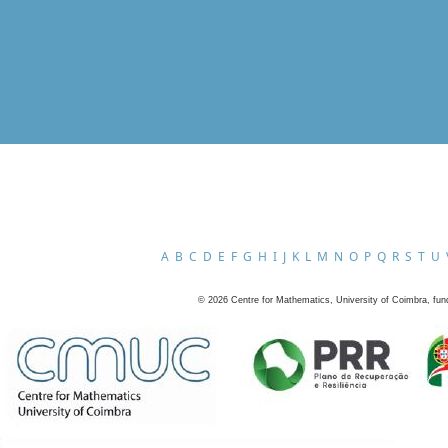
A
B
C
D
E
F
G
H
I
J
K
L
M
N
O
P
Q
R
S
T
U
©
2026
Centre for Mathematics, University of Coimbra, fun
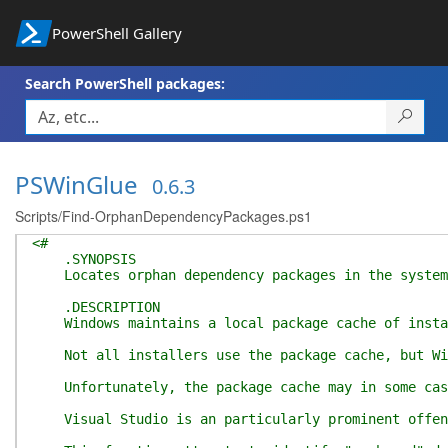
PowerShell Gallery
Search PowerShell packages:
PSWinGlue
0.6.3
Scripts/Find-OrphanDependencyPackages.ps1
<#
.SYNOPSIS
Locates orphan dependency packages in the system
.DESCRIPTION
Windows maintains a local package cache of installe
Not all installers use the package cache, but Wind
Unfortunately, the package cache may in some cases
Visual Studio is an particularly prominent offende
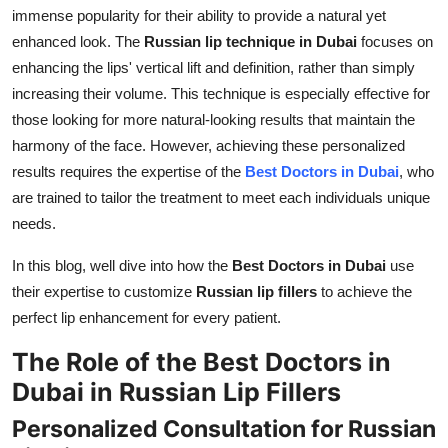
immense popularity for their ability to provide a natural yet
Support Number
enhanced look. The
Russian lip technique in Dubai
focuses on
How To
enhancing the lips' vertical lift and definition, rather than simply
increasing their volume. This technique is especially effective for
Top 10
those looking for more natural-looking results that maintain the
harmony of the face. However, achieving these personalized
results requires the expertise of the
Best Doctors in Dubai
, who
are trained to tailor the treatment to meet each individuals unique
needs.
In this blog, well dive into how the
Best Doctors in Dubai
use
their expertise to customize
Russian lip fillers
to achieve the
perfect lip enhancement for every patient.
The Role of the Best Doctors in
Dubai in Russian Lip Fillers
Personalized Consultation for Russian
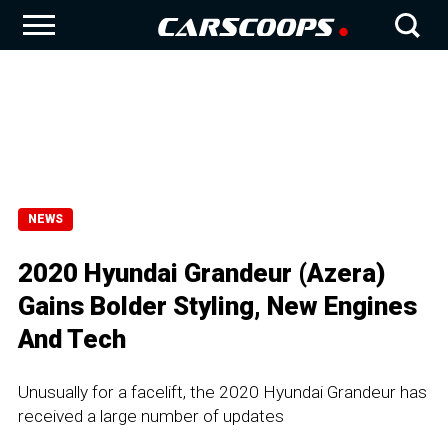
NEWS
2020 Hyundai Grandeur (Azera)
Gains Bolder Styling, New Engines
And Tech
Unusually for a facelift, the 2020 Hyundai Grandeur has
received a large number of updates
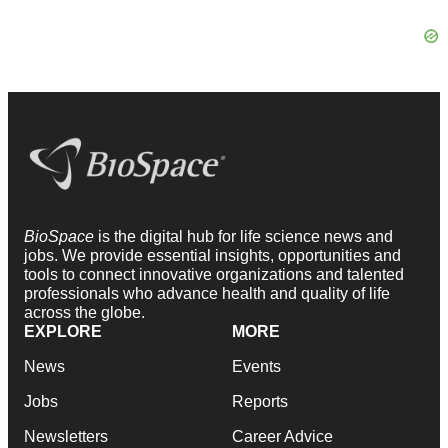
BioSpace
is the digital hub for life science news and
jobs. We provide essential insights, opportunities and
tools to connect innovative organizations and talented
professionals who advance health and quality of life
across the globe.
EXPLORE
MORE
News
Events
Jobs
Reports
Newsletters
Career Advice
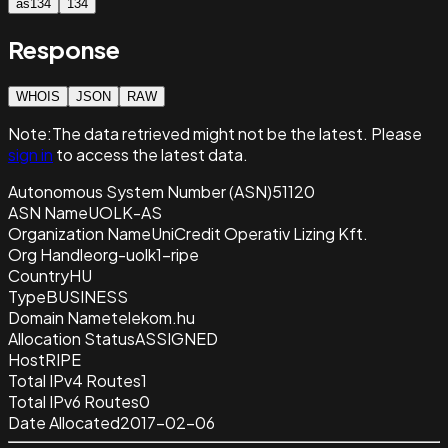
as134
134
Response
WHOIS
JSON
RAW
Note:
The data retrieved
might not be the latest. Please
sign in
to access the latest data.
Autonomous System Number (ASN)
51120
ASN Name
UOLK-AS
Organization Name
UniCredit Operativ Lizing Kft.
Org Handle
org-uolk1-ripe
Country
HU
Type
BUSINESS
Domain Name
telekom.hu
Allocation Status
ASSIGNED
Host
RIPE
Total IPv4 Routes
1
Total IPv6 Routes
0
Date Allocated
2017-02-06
.....
● **Exercise aim**
Please transcribe the entries exactly, omitting the images.

● **Response to the task**
A
B
C
D
E
F
G
H
I
J
K
L
M
N
O
P
Q
R
S
T
U
©
2026
Centre for Mathematics, University of Coimbra, fun
PowerShell Gallery
Search PowerShell packages:
PSWinGlue
0.6.3
Scripts/Find-OrphanDependencyPackages.ps1
<#
.SYNOPSIS
Locates orphan dependency packages in the system
.DESCRIPTION
Windows maintains a local package cache of installe
Not all installers use the package cache, but Wind
Unfortunately, the package cache may in some cases
Visual Studio is an particularly prominent offende
immense popularity for their ability to provide a natural yet
Support Number
enhanced look. The
Russian lip technique in Dubai
focuses on
How To
enhancing the lips' vertical lift and definition, rather than simply
increasing their volume. This technique is especially effective for
Top 10
those looking for more natural-looking results that maintain the
harmony of the face. However, achieving these personalized
results requires the expertise of the
Best Doctors in Dubai
, who
are trained to tailor the treatment to meet each individuals unique
needs.
In this blog, well dive into how the
Best Doctors in Dubai
use
their expertise to customize
Russian lip fillers
to achieve the
perfect lip enhancement for every patient.
The Role of the Best Doctors in
Dubai in Russian Lip Fillers
Personalized Consultation for Russian
NEWS
2020 Hyundai Grandeur (Azera)
Gains Bolder Styling, New Engines
And Tech
Unusually for a facelift, the 2020 Hyundai Grandeur has
received a large number of updates
BioSpace
is the digital hub for life science news and
jobs. We provide essential insights, opportunities and
tools to connect innovative organizations and talented
professionals who advance health and quality of life
across the globe.
EXPLORE
MORE
News
Events
Jobs
Reports
Newsletters
Career Advice
as134
134
Response
WHOIS
JSON
RAW
Note:
The data retrieved
might not be the latest. Please
sign in
to access the latest data.
Autonomous System Number (ASN)
51120
ASN Name
UOLK-AS
Organization Name
UniCredit Operativ Lizing Kft.
Org Handle
org-uolk1-ripe
Country
HU
Type
BUSINESS
Domain Name
telekom.hu
Allocation Status
ASSIGNED
Host
RIPE
Total IPv4 Routes
1
Total IPv6 Routes
0
Date Allocated
2017-02-06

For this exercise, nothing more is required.